04/11/2013 14:50 GMT
by Serge Daniel
GAO, Mali, April 11, 2013 (AFP) - Mali's prime minister on Thursday urged France to maintain a military presence in its former colony, as troops began an early withdrawal three months after ousting armed Islamists from the country's north.
Diango Cissoko made the plea on a tour of Gao, the first visit to the battle-scarred northern city by a head of government since it was overrun by Al Qaeda-linked militants more than a year ago.
The premier, who was welcomed by locals and military personnel, paid tribute to the French troops who intervened to liberate northern Mali from the armed militias in January.
"The Malian nation will be eternally grateful," he said.
But he urged the French army to "continue on this path" and stay in Mali, despite Paris pulling out 100 soldiers ahead of schedule this week as part of a phased withdrawal of the majority of its 4,000 troops.
France has said it will leave 2,000 soldiers on the ground throughout the summer, reducing its presence by the end of the year to a "support force" of 1,000 fighting alongside a UN-mandated army of some 11,000 troops.

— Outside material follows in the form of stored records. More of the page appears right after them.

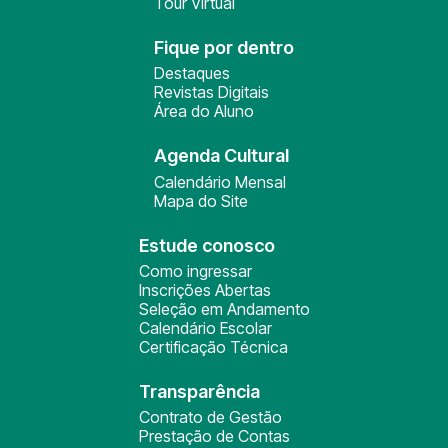
Tour Virtual
Fique por dentro
Destaques
Revistas Digitais
Área do Aluno
Agenda Cultural
Calendário Mensal
Mapa do Site
Estude conosco
Como ingressar
Inscrições Abertas
Seleção em Andamento
Calendário Escolar
Certificação Técnica
Transparência
Contrato de Gestão
Prestação de Contas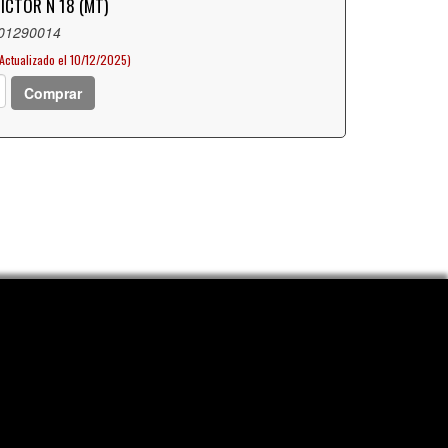
ICTOR N 18 (MT)
 01290014
(Actualizado el 10/12/2025)
Comprar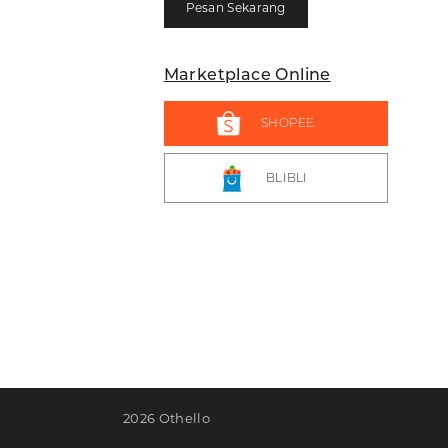
Pesan Sekarang
Marketplace Online
SHOPEE
BLIBLI
2026 Othello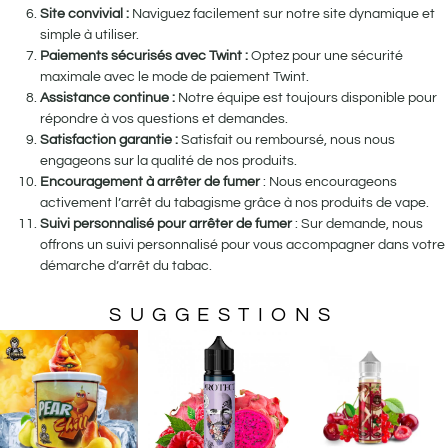
Site convivial :
Naviguez facilement sur notre site dynamique et
simple à utiliser.
Paiements sécurisés avec Twint :
Optez pour une sécurité
maximale avec le mode de paiement Twint.
Assistance continue :
Notre équipe est toujours disponible pour
répondre à vos questions et demandes.
Satisfaction garantie :
Satisfait ou remboursé, nous nous
engageons sur la qualité de nos produits.
Encouragement à arrêter de fumer
: Nous encourageons
activement l’arrêt du tabagisme grâce à nos produits de vape.
Suivi personnalisé pour arrêter de fumer
: Sur demande, nous
offrons un suivi personnalisé pour vous accompagner dans votre
démarche d’arrêt du tabac.
SUGGESTIONS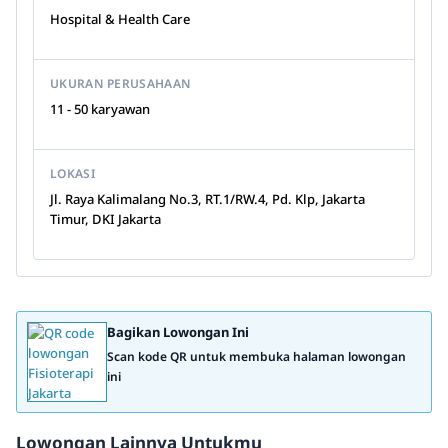
Hospital & Health Care
UKURAN PERUSAHAAN
11 - 50 karyawan
LOKASI
Jl. Raya Kalimalang No.3, RT.1/RW.4, Pd. Klp, Jakarta
Timur, DKI Jakarta
Bagikan Lowongan Ini
Scan kode QR untuk membuka halaman lowongan
ini
Lowongan Lainnya Untukmu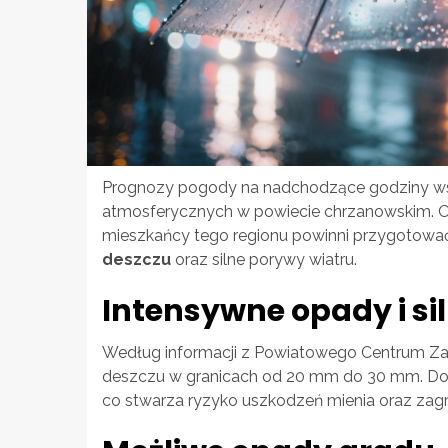
Prognozy pogody na nadchodzące godziny wsk
atmosferycznych w powiecie chrzanowskim. Od
mieszkańcy tego regionu powinni przygotować
deszczu
oraz silne porywy wiatru.
Intensywne opady i sil
Według informacji z Powiatowego Centrum Z
deszczu w granicach od 20 mm do 30 mm. Do
co stwarza ryzyko uszkodzeń mienia oraz zag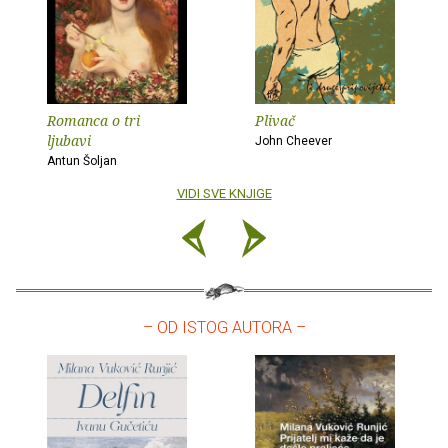
Romanca o tri
Plivač
ljubavi
John Cheever
Antun Šoljan
VIDI SVE KNJIGE
– OD ISTOG AUTORA –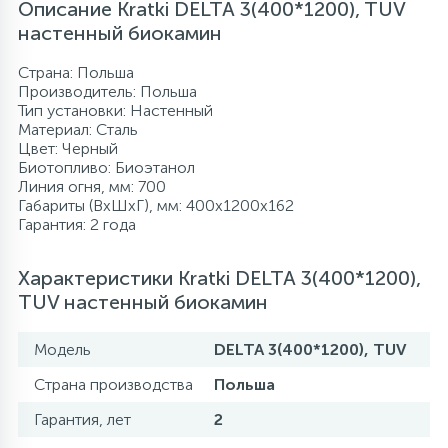
Описание Kratki DELTA 3(400*1200), TUV
настенный биокамин
Страна: Польша
Производитель: Польша
Тип установки: Настенный
Материал: Сталь
Цвет: Черный
Биотопливо: Биоэтанол
Линия огня, мм: 700
Габариты (ВхШхГ), мм: 400х1200х162
Гарантия: 2 года
Характеристики Kratki DELTA 3(400*1200),
TUV настенный биокамин
Модель
DELTA 3(400*1200), TUV
Страна производства
Польша
Гарантия, лет
2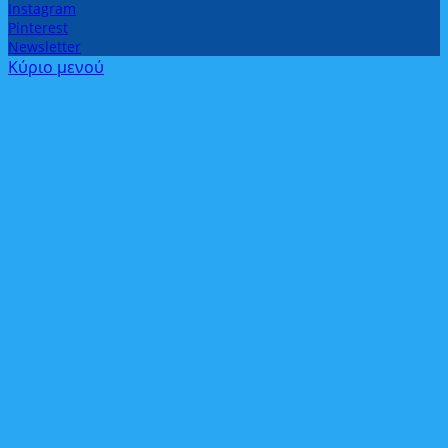
Instagram
Pinterest
Newsletter
Κύριο μενού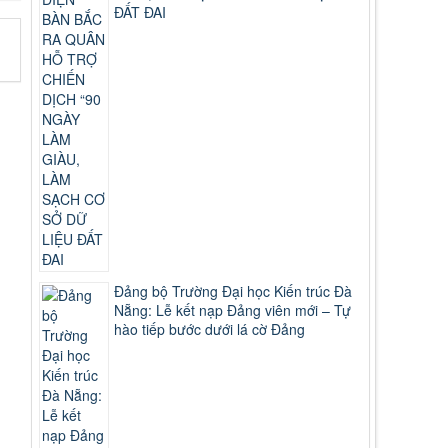
ĐẤT ĐAI
Đảng bộ Trường Đại học Kiến trúc Đà
Nẵng: Lễ kết nạp Đảng viên mới – Tự
hào tiếp bước dưới lá cờ Đảng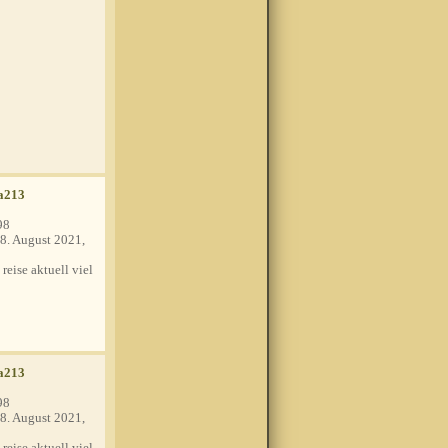
a213
98
8. August 2021,
 reise aktuell viel
a213
98
8. August 2021,
 reise aktuell viel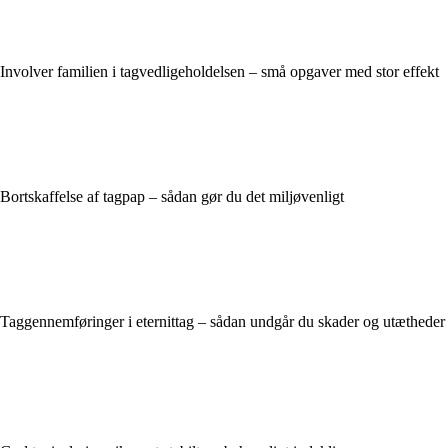
Involver familien i tagvedligeholdelsen – små opgaver med stor effekt
Bortskaffelse af tagpap – sådan gør du det miljøvenligt
Taggennemføringer i eternittag – sådan undgår du skader og utætheder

The cities of Gao, Timbuktu and Kidal fell in March last year to Tuareg rebels who declared independence of the entire desert north before losing control to armed Islamists.
French warplanes bombed parts of Gao in January to drive out fighters from the Movement for Oneness and Jihad in West Africa (MUJAO), and the city was recaptured for the Bamako government by French and Malian forces on January 26.

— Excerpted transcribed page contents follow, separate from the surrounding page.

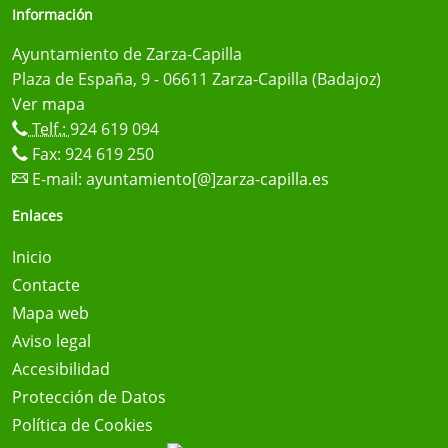
Información
Ayuntamiento de Zarza-Capilla
Plaza de España, 9 - 06611 Zarza-Capilla (Badajoz)
Ver mapa
Telf.:
924 619 094
Fax: 924 619 250
E-mail:
ayuntamiento[@]zarza-capilla.es
Enlaces
Inicio
Contacte
Mapa web
Aviso legal
Accesibilidad
Protección de Datos
Política de Cookies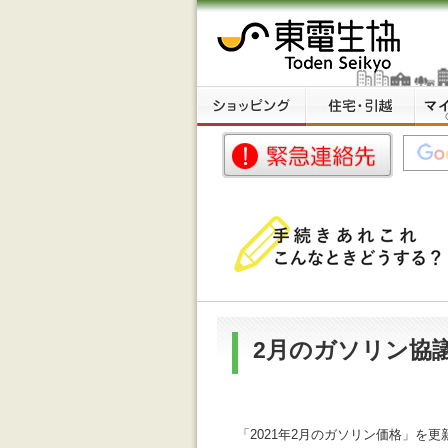
2月のガソリン協
「2021年2月のガソリン価格」を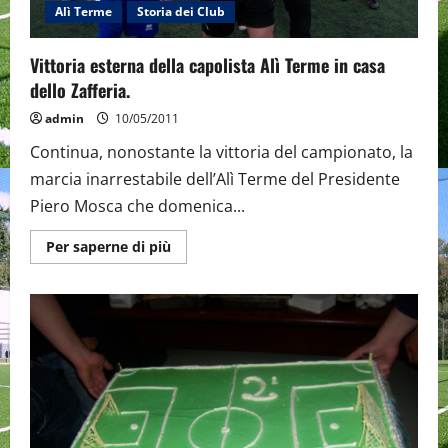
Alì Terme
Storia dei Club
Vittoria esterna della capolista Alì Terme in casa
dello Zafferia.
admin
10/05/2011
Continua, nonostante la vittoria del campionato, la
marcia inarrestabile dell’Alì Terme del Presidente
Piero Mosca che domenica...
Maggiori
Per saperne di più
informazioni
su
Vittoria
esterna
della
capolista
Alì
Terme
in
casa
dello
Zafferia.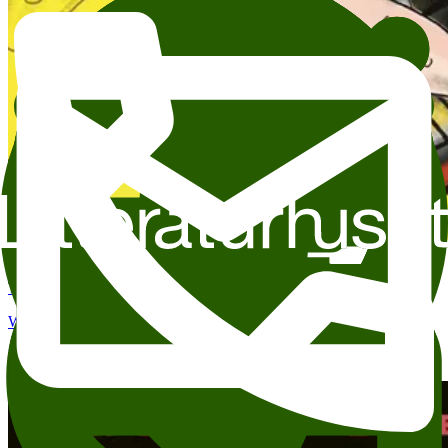
26. okt.–30. okt.
Tilpasset skolebesøk 1.-10. trinn: Nesejakten
Wergeland
Litteraturhuset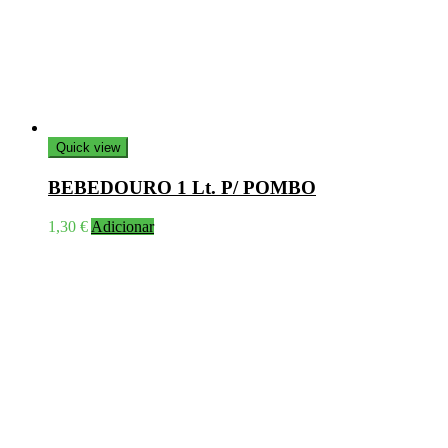
the
product
page
Quick view
BEBEDOURO 1 Lt. P/ POMBO
1,30
€
Adicionar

Just days later, jihadists managed to infiltrate the city, where they staged the first suicide bombing in Mali's history.
France honoured its African partners, deemed incapable by US critics of containing the insurgency in Mali, in a statement from the foreign ministry stressing that they "took an active part in operations against terrorist groups in northern Mali".
French troops fighting alongside the Malian army and other African soldiers have largely succeeded in driving Islamist insurgents from the north but pockets of resistance remain, particularly in the Gao region.
One thousand French soldiers have been conducting an operation to destroy MUJAO's logistics infrastructure in a valley north of Gao since Sunday.
Parallel to the ongoing military operations, the international community is pushing for a formal process of reconciliation between the deeply divided nation's diverse ethnic communities ahead of presidential elections scheduled for July.
Late on Wednesday interim President Dioncounda Traore designated 30 members of a Dialogue and Reconciliation Commission, including eight representatives of the Tuareg and Arab communities, which have complained about rights abuses by Malian security forces who often equate them with Islamists.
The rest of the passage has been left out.